BEGIN

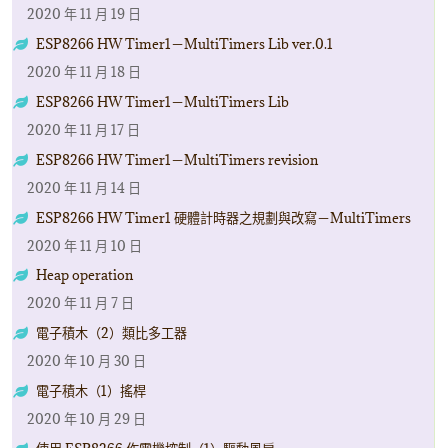
2020 年 11 月 19 日
ESP8266 HW Timer1－MultiTimers Lib ver.0.1
2020 年 11 月 18 日
ESP8266 HW Timer1－MultiTimers Lib
2020 年 11 月 17 日
ESP8266 HW Timer1－MultiTimers revision
2020 年 11 月 14 日
ESP8266 HW Timer1 硬體計時器之規劃與改寫－MultiTimers
2020 年 11 月 10 日
Heap operation
2020 年 11 月 7 日
電子積木（2）類比多工器
2020 年 10 月 30 日
電子積木（1）搖桿
2020 年 10 月 29 日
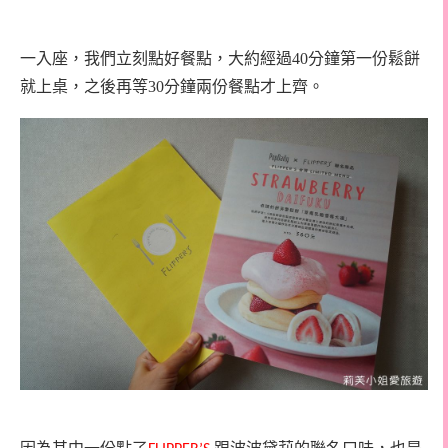
一入座，我們立刻點好餐點，大約經過40分鐘第一份鬆餅
就上桌，之後再等30分鐘兩份餐點才上齊。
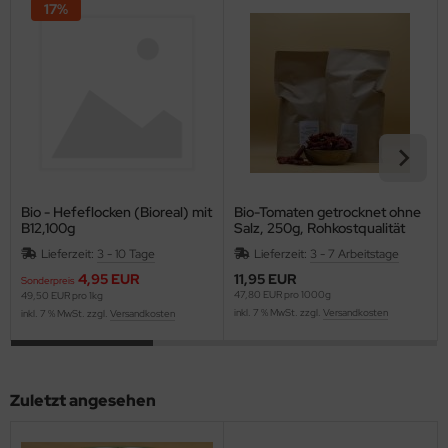
17%
Bio - Hefeflocken (Bioreal) mit
Bio-Tomaten getrocknet ohne
B12,100g
Salz, 250g, Rohkostqualität
Lieferzeit:
3 - 10 Tage
Lieferzeit:
3 - 7 Arbeitstage
4,95 EUR
11,95 EUR
Sonderpreis
47,80 EUR pro 1000g
49,50 EUR pro 1kg
inkl. 7 % MwSt. zzgl.
Versandkosten
inkl. 7 % MwSt. zzgl.
Versandkosten
Zuletzt angesehen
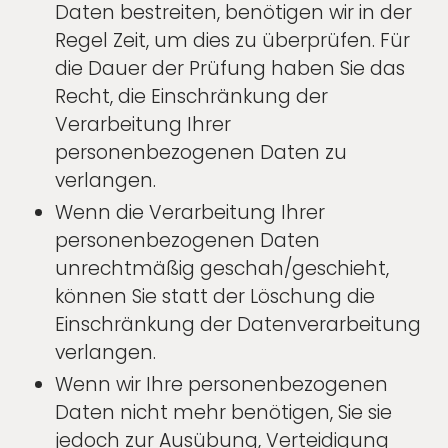
Daten bestreiten, benötigen wir in der
Regel Zeit, um dies zu überprüfen. Für
die Dauer der Prüfung haben Sie das
Recht, die Einschränkung der
Verarbeitung Ihrer
personenbezogenen Daten zu
verlangen.
Wenn die Verarbeitung Ihrer
personenbezogenen Daten
unrechtmäßig geschah/geschieht,
können Sie statt der Löschung die
Einschränkung der Datenverarbeitung
verlangen.
Wenn wir Ihre personenbezogenen
Daten nicht mehr benötigen, Sie sie
jedoch zur Ausübung, Verteidigung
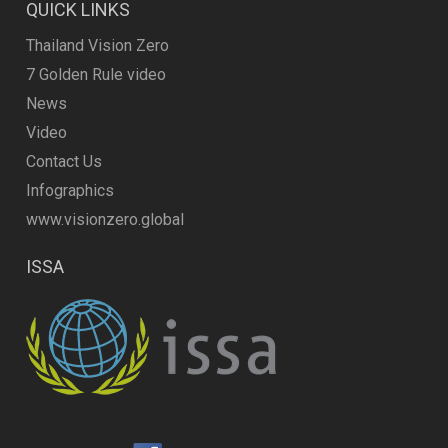
QUICK LINKS
Thailand Vision Zero
7 Golden Rule video
News
Video
Contact Us
Infographics
www.visionzero.global
ISSA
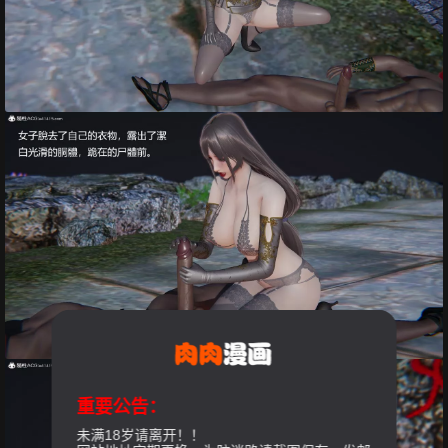
重要公告：
未满18岁请离开！！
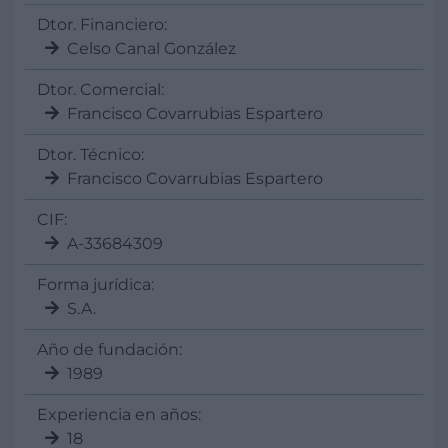
Dtor. Financiero:
Celso Canal González
Dtor. Comercial:
Francisco Covarrubias Espartero
Dtor. Técnico:
Francisco Covarrubias Espartero
CIF:
A-33684309
Forma jurídica:
S.A.
Año de fundación:
1989
Experiencia en años:
18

END

- _Work order_
Copy the records exactly. Skip any pictures.

- _Problem solution_
2020 年 11 月 19 日
ESP8266 HW Timer1－MultiTimers Lib ver.0.1
2020 年 11 月 18 日
ESP8266 HW Timer1－MultiTimers Lib
2020 年 11 月 17 日
ESP8266 HW Timer1－MultiTimers revision
2020 年 11 月 14 日
ESP8266 HW Timer1 硬體計時器之規劃與改寫－MultiTimers
2020 年 11 月 10 日
Heap operation
2020 年 11 月 7 日
電子積木（2）類比多工器
2020 年 10 月 30 日
電子積木（1）搖桿
2020 年 10 月 29 日
一入座，我們立刻點好餐點，大約經過40分鐘第一份鬆餅
就上桌，之後再等30分鐘兩份餐點才上齊。
17%
Bio - Hefeflocken (Bioreal) mit
Bio-Tomaten getrocknet ohne
B12,100g
Salz, 250g, Rohkostqualität
Lieferzeit:
3 - 10 Tage
Lieferzeit:
3 - 7 Arbeitstage
4,95 EUR
11,95 EUR
Sonderpreis
47,80 EUR pro 1000g
49,50 EUR pro 1kg
inkl. 7 % MwSt. zzgl.
Versandkosten
inkl. 7 % MwSt. zzgl.
Versandkosten
Zuletzt angesehen
Daten bestreiten, benötigen wir in der
Regel Zeit, um dies zu überprüfen. Für
die Dauer der Prüfung haben Sie das
Recht, die Einschränkung der
Verarbeitung Ihrer
personenbezogenen Daten zu
verlangen.
Wenn die Verarbeitung Ihrer
personenbezogenen Daten
unrechtmäßig geschah/geschieht,
können Sie statt der Löschung die
Einschränkung der Datenverarbeitung
verlangen.
Wenn wir Ihre personenbezogenen
Daten nicht mehr benötigen, Sie sie
jedoch zur Ausübung, Verteidigung
QUICK LINKS
Thailand Vision Zero
7 Golden Rule video
News
Video
Contact Us
Infographics
www.visionzero.global
ISSA
重要公告：
未满18岁请离开！！
Dtor. Financiero:
Celso Canal González
Dtor. Comercial:
Francisco Covarrubias Espartero
Dtor. Técnico:
Francisco Covarrubias Espartero
CIF:
A-33684309
Forma jurídica:
S.A.
Año de fundación:
1989
Experiencia en años:
18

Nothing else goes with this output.